The particular problem that has plagued Cleveland pitchers on the road is the base on balls.  They have issued 118 walks on the road, 14 more that the next worst group, the Chicago White Sox.

Opposition hitters are only hitting .253 against the Tribe staff, the 5th best rate in the AL.  But they have allowed 35 home runs, the 4th worst mark in the league.  If you walk people and give up home runs, you are going to allow a lot of runs.

At home, the Tribe’s ERA is a respectable 4.15, which is 10th in the AL, but only .08 behind the Red Sox staff, which is in the middle of the pack.  The walks are a problem at home too, though, allowing the 5th most in the Junior Circuit.

If you have figured out at this point that Cleveland pitchers are allowing too many batters to reach base via the walk, you are correct.  Tribe pitchers are 3rd in the league overall, behind just Houston and Boston.

They’ve also allowed the 4th most dingers in the league, behind only Baltimore, Houston, and Toronto.

The home runs are equally spread out among the starters and relievers.  The starters have given up 48 bombs, 5th worst in the league, while the relievers have allowed the 3rd highest total.

The bases on balls are the same ways.  The starters have walked the 3rd most in the American League, the relievers rank 4th.

The one thing that doesn’t make this combination an unmitigated disaster is the Cleveland pitchers ability to strike people out, ranking behind just Detroit and Boston in that category.

In their recent losing streak, however, it is the starting pitching that is really letting the team down, allowing 2o runs in the first three innings, putting the team in a hole right off the bat.

So,  while the starters’ ERA is 4.46, that figure has been accomplished because they have righted the ship after falling behind early and they have given Terry Francona around six innings per start.

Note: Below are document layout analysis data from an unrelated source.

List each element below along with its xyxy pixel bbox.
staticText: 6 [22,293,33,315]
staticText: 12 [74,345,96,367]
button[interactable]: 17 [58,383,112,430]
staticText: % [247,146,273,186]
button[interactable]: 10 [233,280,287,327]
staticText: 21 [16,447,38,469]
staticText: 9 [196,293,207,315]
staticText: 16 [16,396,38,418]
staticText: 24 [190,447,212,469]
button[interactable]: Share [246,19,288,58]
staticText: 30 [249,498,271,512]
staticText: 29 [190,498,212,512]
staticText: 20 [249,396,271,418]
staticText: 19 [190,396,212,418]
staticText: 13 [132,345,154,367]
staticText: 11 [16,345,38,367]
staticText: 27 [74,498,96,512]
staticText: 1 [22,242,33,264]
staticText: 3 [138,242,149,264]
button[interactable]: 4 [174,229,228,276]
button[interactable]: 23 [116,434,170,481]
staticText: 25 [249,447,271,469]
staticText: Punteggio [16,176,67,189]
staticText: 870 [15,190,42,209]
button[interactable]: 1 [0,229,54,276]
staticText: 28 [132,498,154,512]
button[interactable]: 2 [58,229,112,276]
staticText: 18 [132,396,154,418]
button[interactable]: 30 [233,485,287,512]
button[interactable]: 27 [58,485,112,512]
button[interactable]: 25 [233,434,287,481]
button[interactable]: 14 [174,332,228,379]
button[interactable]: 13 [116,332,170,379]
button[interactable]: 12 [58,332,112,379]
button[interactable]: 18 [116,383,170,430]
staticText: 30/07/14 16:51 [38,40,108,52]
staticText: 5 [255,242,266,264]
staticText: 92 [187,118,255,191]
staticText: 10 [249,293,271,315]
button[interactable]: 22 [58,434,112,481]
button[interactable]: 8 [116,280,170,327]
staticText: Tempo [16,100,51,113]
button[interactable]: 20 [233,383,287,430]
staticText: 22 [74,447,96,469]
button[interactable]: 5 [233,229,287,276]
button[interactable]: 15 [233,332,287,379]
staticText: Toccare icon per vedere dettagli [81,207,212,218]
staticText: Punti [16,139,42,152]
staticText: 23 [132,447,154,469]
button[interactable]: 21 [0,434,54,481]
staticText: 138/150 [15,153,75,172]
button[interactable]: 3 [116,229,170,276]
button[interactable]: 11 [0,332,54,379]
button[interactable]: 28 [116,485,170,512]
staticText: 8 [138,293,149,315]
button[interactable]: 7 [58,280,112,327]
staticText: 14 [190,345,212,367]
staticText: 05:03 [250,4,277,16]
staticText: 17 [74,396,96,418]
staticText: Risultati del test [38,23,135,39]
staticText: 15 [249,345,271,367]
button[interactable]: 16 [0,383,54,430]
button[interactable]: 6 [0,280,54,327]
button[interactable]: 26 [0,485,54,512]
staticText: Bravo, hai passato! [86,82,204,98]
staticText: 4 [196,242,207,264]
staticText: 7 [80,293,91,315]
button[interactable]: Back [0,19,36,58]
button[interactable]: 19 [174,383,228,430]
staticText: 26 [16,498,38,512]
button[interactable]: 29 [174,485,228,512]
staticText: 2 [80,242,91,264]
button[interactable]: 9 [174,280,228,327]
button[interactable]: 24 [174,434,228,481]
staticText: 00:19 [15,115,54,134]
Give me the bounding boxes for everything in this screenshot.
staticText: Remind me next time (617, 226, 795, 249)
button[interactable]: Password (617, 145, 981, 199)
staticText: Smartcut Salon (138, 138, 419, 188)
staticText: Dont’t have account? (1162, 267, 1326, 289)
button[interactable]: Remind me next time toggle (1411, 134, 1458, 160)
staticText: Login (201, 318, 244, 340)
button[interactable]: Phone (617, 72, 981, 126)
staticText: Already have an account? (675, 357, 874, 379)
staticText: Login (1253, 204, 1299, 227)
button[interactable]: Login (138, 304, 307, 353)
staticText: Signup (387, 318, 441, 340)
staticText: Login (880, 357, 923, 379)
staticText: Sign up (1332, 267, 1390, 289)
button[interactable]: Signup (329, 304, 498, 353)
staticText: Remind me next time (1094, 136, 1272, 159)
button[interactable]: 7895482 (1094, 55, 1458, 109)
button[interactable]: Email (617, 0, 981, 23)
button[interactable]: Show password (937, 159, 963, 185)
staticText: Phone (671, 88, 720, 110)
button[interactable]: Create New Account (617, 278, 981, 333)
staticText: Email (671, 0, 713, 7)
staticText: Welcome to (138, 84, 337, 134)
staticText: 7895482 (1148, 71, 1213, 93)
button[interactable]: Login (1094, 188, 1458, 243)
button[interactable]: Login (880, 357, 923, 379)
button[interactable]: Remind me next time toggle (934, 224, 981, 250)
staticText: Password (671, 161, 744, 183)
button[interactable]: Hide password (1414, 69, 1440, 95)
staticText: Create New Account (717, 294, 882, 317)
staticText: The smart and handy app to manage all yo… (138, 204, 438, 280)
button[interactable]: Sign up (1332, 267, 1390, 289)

In the Yankee series alone, all three starters (Justin Masterson, Scott Kazmir, and Corey Kluber) gave up big innings in the first three frames, but settled in and gave the skipper at least six innings, thus protecting the bullpen.

Earlier in the season, Indians’ pitchers were not walking as many batters, ranking in the middle of the pack, but as of late, that has changed and the extra base runners are lengthening innings, and helping set up three run home runs.

If the Indians are going to get going again, and as we said before the season started that this would be a streaky team, then the pitchers need to throw strikes, and they must pitch better on the road.

Until that happens, the Tribe will continue to struggle.